▸ RECORDS FOR THIS TASK:
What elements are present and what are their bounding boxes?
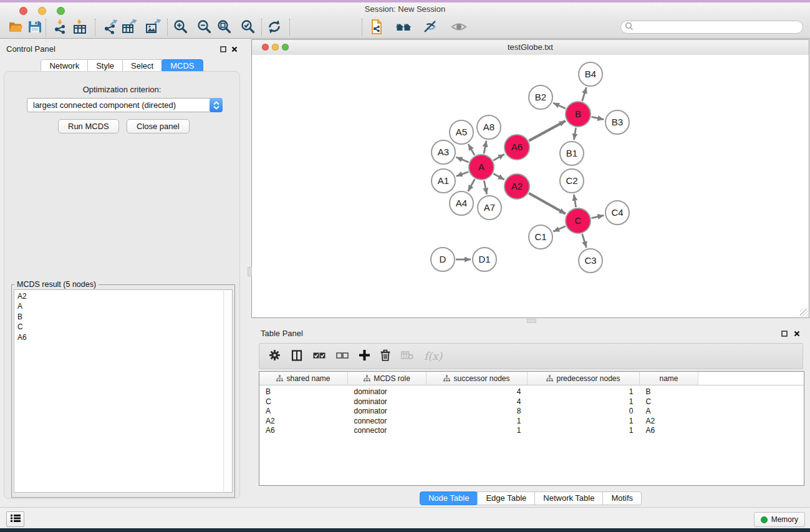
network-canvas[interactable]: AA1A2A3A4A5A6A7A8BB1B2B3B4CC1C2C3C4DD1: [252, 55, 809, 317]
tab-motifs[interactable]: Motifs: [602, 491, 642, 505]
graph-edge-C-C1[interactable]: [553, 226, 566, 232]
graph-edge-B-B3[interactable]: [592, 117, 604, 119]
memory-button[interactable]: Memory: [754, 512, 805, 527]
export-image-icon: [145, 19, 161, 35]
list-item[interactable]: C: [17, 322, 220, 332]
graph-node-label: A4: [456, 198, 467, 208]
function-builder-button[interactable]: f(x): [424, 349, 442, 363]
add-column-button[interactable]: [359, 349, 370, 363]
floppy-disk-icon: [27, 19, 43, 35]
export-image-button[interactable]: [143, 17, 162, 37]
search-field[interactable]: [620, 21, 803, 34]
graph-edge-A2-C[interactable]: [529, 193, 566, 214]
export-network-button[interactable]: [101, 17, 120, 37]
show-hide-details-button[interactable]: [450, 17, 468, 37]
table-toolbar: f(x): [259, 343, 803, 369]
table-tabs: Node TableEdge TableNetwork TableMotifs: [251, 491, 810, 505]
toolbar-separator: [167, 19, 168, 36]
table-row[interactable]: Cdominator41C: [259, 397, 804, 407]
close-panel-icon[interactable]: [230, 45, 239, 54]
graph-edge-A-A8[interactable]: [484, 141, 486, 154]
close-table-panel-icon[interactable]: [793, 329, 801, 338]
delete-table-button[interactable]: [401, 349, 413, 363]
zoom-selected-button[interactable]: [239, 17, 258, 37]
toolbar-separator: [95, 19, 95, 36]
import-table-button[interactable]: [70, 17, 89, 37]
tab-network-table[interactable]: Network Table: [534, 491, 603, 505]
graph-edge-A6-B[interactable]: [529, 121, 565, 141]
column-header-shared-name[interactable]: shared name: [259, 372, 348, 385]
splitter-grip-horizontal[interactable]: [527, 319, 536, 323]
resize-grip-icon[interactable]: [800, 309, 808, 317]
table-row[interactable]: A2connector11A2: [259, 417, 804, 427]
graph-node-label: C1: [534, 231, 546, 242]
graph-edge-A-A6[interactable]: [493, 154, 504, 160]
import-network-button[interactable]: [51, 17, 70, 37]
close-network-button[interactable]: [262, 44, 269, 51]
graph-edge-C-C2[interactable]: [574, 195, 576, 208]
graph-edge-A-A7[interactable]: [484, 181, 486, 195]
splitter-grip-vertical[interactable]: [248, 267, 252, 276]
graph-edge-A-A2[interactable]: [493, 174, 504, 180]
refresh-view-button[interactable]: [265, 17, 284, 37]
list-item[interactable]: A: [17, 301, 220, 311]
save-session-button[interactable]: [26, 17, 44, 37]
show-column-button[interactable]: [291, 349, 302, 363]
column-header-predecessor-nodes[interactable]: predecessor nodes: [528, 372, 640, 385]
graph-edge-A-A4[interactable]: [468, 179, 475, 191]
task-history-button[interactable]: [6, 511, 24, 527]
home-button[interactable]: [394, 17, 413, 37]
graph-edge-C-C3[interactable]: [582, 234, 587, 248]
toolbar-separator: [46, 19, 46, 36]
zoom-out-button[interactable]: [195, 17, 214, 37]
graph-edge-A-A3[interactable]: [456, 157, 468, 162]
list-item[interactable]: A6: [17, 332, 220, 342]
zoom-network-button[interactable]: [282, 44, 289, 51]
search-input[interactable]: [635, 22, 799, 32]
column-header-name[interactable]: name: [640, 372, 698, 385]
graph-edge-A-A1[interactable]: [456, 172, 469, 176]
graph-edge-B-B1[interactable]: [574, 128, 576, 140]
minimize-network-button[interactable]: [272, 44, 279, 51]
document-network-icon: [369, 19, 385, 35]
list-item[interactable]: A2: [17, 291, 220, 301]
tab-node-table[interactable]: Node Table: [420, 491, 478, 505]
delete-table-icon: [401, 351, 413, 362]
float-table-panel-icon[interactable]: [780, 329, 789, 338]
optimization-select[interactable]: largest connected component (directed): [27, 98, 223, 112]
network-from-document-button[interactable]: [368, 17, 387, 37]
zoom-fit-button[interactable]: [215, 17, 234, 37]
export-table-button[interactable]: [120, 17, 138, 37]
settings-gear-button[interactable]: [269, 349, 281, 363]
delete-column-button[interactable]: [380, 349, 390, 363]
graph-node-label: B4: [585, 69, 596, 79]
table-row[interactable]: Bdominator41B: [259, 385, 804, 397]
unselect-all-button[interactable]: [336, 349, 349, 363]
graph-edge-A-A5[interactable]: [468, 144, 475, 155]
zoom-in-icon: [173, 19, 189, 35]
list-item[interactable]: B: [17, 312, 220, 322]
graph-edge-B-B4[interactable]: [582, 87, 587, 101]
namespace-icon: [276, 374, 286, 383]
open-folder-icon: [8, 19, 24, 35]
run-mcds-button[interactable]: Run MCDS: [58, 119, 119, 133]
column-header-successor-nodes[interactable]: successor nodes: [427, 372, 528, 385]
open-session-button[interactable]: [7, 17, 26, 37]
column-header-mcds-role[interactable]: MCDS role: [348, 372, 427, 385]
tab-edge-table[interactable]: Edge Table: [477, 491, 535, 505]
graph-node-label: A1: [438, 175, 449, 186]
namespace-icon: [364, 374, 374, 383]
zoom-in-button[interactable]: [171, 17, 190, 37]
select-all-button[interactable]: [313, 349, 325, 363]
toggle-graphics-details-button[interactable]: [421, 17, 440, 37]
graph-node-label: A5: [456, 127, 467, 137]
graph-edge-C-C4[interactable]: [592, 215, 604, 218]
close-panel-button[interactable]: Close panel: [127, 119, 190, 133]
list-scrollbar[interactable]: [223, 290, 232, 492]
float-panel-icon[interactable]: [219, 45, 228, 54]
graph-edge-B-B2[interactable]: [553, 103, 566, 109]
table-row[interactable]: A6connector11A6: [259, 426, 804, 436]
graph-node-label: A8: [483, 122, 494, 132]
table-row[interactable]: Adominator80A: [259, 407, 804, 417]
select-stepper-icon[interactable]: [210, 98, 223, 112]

▸ THE PROBLEM:
Would you output the data exactly, without any of its images?

▸ RESULT:
What elements are present and what are their bounding boxes?
network-canvas[interactable]: AA1A2A3A4A5A6A7A8BB1B2B3B4CC1C2C3C4DD1: [252, 55, 809, 317]
tab-motifs[interactable]: Motifs: [602, 491, 642, 505]
graph-edge-C-C1[interactable]: [553, 226, 566, 232]
graph-edge-B-B3[interactable]: [592, 117, 604, 119]
memory-button[interactable]: Memory: [754, 512, 805, 527]
export-image-icon: [145, 19, 161, 35]
list-item[interactable]: C: [17, 322, 220, 332]
graph-node-label: A4: [456, 198, 467, 208]
function-builder-button[interactable]: f(x): [424, 349, 442, 363]
add-column-button[interactable]: [359, 349, 370, 363]
floppy-disk-icon: [27, 19, 43, 35]
export-image-button[interactable]: [143, 17, 162, 37]
search-field[interactable]: [620, 21, 803, 34]
graph-edge-A2-C[interactable]: [529, 193, 566, 214]
export-network-button[interactable]: [101, 17, 120, 37]
show-hide-details-button[interactable]: [450, 17, 468, 37]
table-toolbar: f(x): [259, 343, 803, 369]
table-tabs: Node TableEdge TableNetwork TableMotifs: [251, 491, 810, 505]
toolbar-separator: [167, 19, 168, 36]
table-row[interactable]: Cdominator41C: [259, 397, 804, 407]
close-panel-icon[interactable]: [230, 45, 239, 54]
graph-edge-A-A8[interactable]: [484, 141, 486, 154]
close-table-panel-icon[interactable]: [793, 329, 801, 338]
delete-table-button[interactable]: [401, 349, 413, 363]
zoom-selected-button[interactable]: [239, 17, 258, 37]
toolbar-separator: [95, 19, 95, 36]
import-table-button[interactable]: [70, 17, 89, 37]
tab-network-table[interactable]: Network Table: [534, 491, 603, 505]
graph-edge-A6-B[interactable]: [529, 121, 565, 141]
column-header-shared-name[interactable]: shared name: [259, 372, 348, 385]
splitter-grip-horizontal[interactable]: [527, 319, 536, 323]
resize-grip-icon[interactable]: [800, 309, 808, 317]
table-row[interactable]: A2connector11A2: [259, 417, 804, 427]
graph-node-label: C1: [534, 231, 546, 242]
graph-edge-A-A6[interactable]: [493, 154, 504, 160]
import-network-button[interactable]: [51, 17, 70, 37]
close-network-button[interactable]: [262, 44, 269, 51]
graph-edge-C-C2[interactable]: [574, 195, 576, 208]
graph-edge-A-A7[interactable]: [484, 181, 486, 195]
splitter-grip-vertical[interactable]: [248, 267, 252, 276]
graph-edge-A-A2[interactable]: [493, 174, 504, 180]
refresh-view-button[interactable]: [265, 17, 284, 37]
list-item[interactable]: A: [17, 301, 220, 311]
save-session-button[interactable]: [26, 17, 44, 37]
show-column-button[interactable]: [291, 349, 302, 363]
column-header-predecessor-nodes[interactable]: predecessor nodes: [528, 372, 640, 385]
graph-edge-A-A4[interactable]: [468, 179, 475, 191]
task-history-button[interactable]: [6, 511, 24, 527]
home-button[interactable]: [394, 17, 413, 37]
graph-edge-C-C3[interactable]: [582, 234, 587, 248]
toolbar-separator: [46, 19, 46, 36]
zoom-out-button[interactable]: [195, 17, 214, 37]
graph-edge-A-A3[interactable]: [456, 157, 468, 162]
list-item[interactable]: A6: [17, 332, 220, 342]
zoom-network-button[interactable]: [282, 44, 289, 51]
search-input[interactable]: [635, 22, 799, 32]
column-header-name[interactable]: name: [640, 372, 698, 385]
graph-edge-A-A1[interactable]: [456, 172, 469, 176]
graph-edge-B-B1[interactable]: [574, 128, 576, 140]
minimize-network-button[interactable]: [272, 44, 279, 51]
document-network-icon: [369, 19, 385, 35]
list-item[interactable]: A2: [17, 291, 220, 301]
tab-node-table[interactable]: Node Table: [420, 491, 478, 505]
delete-table-icon: [401, 351, 413, 362]
float-table-panel-icon[interactable]: [780, 329, 789, 338]
optimization-select[interactable]: largest connected component (directed): [27, 98, 223, 112]
network-from-document-button[interactable]: [368, 17, 387, 37]
zoom-fit-button[interactable]: [215, 17, 234, 37]
export-table-button[interactable]: [120, 17, 138, 37]
settings-gear-button[interactable]: [269, 349, 281, 363]
delete-column-button[interactable]: [380, 349, 390, 363]
graph-node-label: B4: [585, 69, 596, 79]
table-row[interactable]: Bdominator41B: [259, 385, 804, 397]
unselect-all-button[interactable]: [336, 349, 349, 363]
graph-edge-A-A5[interactable]: [468, 144, 475, 155]
zoom-in-icon: [173, 19, 189, 35]
list-item[interactable]: B: [17, 312, 220, 322]
graph-edge-B-B4[interactable]: [582, 87, 587, 101]
namespace-icon: [276, 374, 286, 383]
open-folder-icon: [8, 19, 24, 35]
run-mcds-button[interactable]: Run MCDS: [58, 119, 119, 133]
column-header-successor-nodes[interactable]: successor nodes: [427, 372, 528, 385]
open-session-button[interactable]: [7, 17, 26, 37]
column-header-mcds-role[interactable]: MCDS role: [348, 372, 427, 385]
tab-edge-table[interactable]: Edge Table: [477, 491, 535, 505]
graph-node-label: A1: [438, 175, 449, 186]
namespace-icon: [364, 374, 374, 383]
zoom-in-button[interactable]: [171, 17, 190, 37]
select-all-button[interactable]: [313, 349, 325, 363]
toggle-graphics-details-button[interactable]: [421, 17, 440, 37]
graph-node-label: A5: [456, 127, 467, 137]
graph-edge-C-C4[interactable]: [592, 215, 604, 218]
close-panel-button[interactable]: Close panel: [127, 119, 190, 133]
list-scrollbar[interactable]: [223, 290, 232, 492]
float-panel-icon[interactable]: [219, 45, 228, 54]
graph-edge-B-B2[interactable]: [553, 103, 566, 109]
table-row[interactable]: A6connector11A6: [259, 426, 804, 436]
graph-node-label: A8: [483, 122, 494, 132]
table-row[interactable]: Adominator80A: [259, 407, 804, 417]
select-stepper-icon[interactable]: [210, 98, 223, 112]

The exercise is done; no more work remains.